==== Records to process

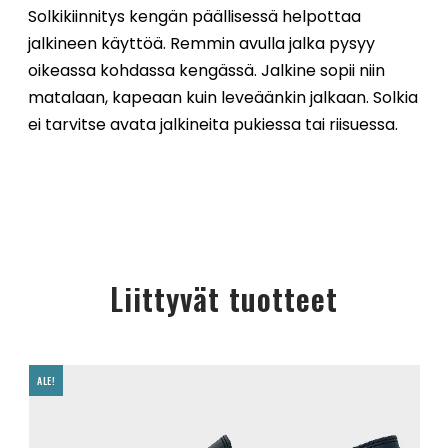
Solkikiinnitys kengän päällisessä helpottaa
jalkineen käyttöä. Remmin avulla jalka pysyy
oikeassa kohdassa kengässä. Jalkine sopii niin
matalaan, kapeaan kuin leveäänkin jalkaan. Solkia
ei tarvitse avata jalkineita pukiessa tai riisuessa.
Liittyvät tuotteet
ALE!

========

Problem to solve: Pictures aside, reproduce every record exactly as it stands.

The completed task:
Solkikiinnitys kengän päällisessä helpottaa
jalkineen käyttöä. Remmin avulla jalka pysyy
oikeassa kohdassa kengässä. Jalkine sopii niin
matalaan, kapeaan kuin leveäänkin jalkaan. Solkia
ei tarvitse avata jalkineita pukiessa tai riisuessa.
Liittyvät tuotteet
ALE!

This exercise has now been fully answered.